---------- AVAILABLE DATA ----------

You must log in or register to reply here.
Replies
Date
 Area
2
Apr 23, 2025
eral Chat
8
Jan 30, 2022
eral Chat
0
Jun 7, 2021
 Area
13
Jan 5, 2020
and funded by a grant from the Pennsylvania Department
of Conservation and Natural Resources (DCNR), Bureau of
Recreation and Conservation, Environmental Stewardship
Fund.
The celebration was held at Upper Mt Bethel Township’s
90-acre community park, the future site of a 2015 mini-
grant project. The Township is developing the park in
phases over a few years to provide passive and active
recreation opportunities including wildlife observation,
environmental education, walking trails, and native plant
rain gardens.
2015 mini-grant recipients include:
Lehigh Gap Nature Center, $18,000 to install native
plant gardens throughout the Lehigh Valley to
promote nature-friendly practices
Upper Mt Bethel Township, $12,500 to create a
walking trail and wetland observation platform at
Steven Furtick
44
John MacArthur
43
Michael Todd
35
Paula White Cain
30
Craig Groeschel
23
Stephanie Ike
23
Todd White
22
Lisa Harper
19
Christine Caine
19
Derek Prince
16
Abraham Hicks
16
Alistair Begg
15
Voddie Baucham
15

----------
---------- AVAILABLE DATA ----------

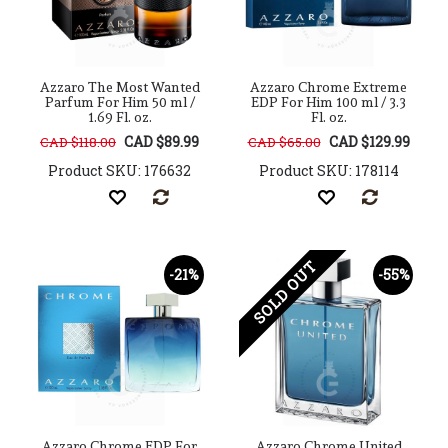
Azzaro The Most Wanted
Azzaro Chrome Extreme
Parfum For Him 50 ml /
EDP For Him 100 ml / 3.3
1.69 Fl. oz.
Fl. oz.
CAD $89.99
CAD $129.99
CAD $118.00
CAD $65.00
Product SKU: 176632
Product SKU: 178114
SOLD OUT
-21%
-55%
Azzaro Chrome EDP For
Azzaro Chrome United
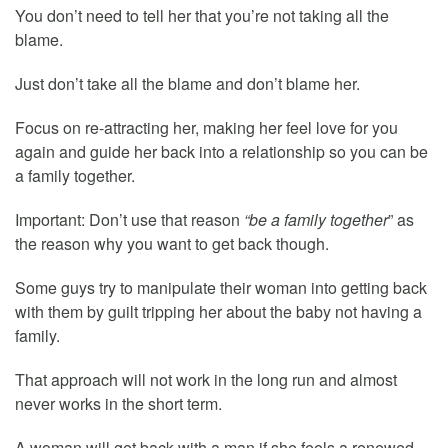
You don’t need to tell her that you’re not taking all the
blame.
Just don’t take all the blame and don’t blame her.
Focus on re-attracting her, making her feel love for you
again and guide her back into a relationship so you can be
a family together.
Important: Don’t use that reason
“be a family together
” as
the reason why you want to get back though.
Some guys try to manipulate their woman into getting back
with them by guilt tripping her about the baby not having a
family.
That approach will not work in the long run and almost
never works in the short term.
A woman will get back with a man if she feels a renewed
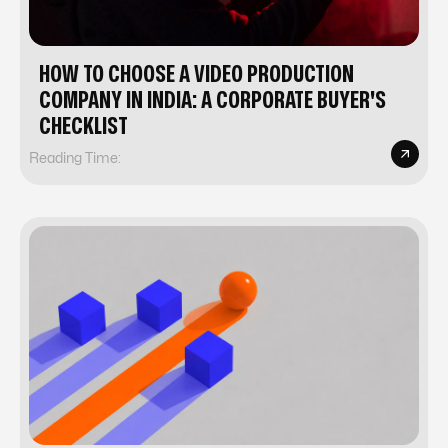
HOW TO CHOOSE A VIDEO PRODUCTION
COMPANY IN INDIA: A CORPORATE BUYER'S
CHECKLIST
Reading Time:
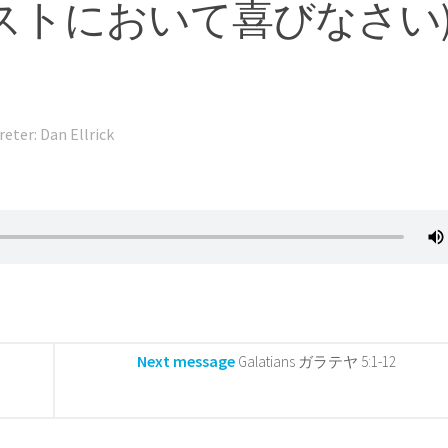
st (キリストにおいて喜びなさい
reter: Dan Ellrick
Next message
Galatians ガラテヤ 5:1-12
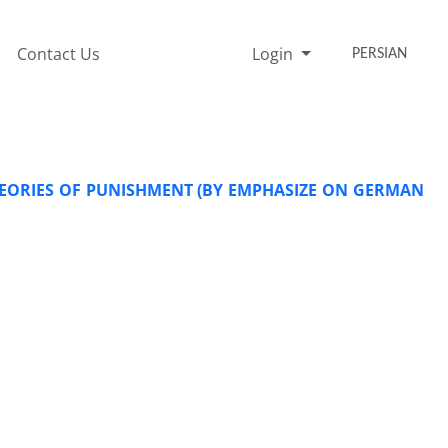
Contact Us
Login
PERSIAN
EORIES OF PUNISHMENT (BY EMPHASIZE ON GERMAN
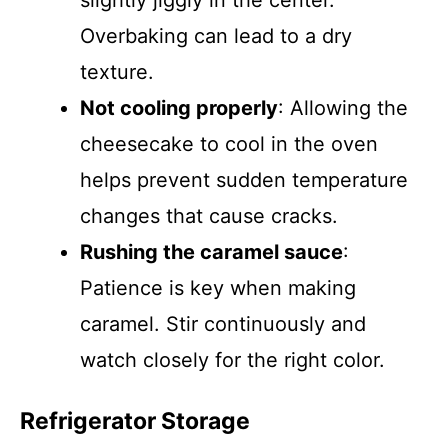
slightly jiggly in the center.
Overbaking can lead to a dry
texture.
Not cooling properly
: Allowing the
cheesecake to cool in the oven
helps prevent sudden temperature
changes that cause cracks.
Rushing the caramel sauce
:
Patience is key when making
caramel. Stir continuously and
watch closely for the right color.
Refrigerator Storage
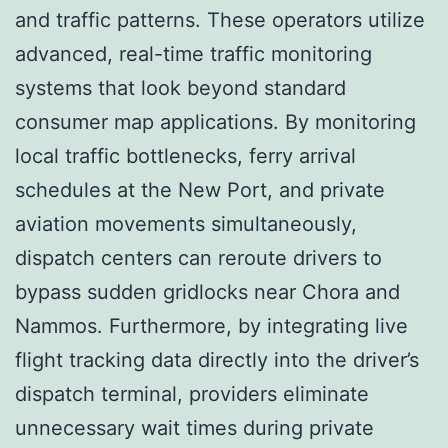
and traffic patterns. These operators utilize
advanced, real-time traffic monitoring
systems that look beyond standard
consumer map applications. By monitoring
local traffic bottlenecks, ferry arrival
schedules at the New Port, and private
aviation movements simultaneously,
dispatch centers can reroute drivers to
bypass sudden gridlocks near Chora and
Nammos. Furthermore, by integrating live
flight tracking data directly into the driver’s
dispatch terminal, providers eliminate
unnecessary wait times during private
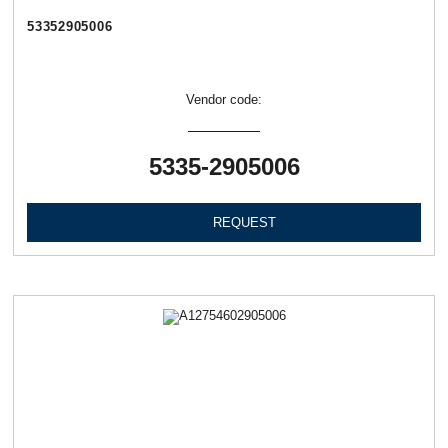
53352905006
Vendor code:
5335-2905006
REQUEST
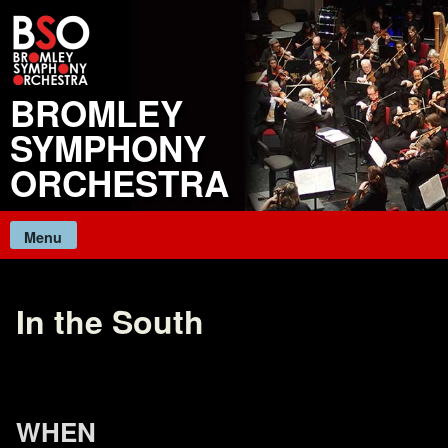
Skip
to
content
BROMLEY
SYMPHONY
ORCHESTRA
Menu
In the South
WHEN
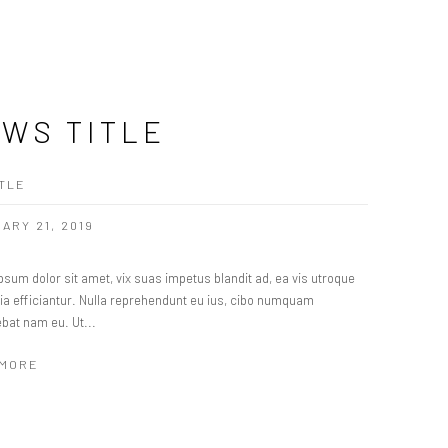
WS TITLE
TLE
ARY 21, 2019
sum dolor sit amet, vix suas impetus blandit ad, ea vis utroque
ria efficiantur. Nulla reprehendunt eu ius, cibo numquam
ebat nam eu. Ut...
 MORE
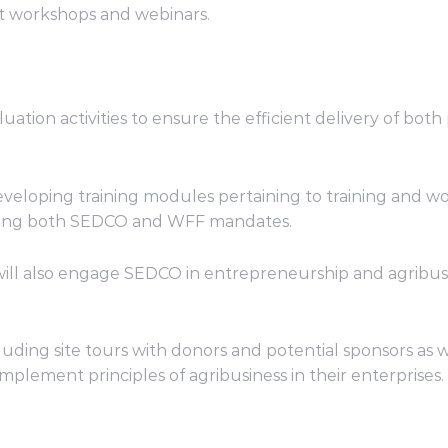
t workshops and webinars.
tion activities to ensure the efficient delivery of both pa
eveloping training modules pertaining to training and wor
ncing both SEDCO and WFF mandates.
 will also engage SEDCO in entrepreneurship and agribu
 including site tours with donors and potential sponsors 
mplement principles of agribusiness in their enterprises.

----------

- **ASSIGNED TASK**
Please copy every line from the entries that includes the word "Azzaro".

- **WRITTEN SOLUTION**
Azzaro The Most Wanted
Azzaro Chrome Extreme
Azzaro Chrome EDP For
Azzaro Chrome United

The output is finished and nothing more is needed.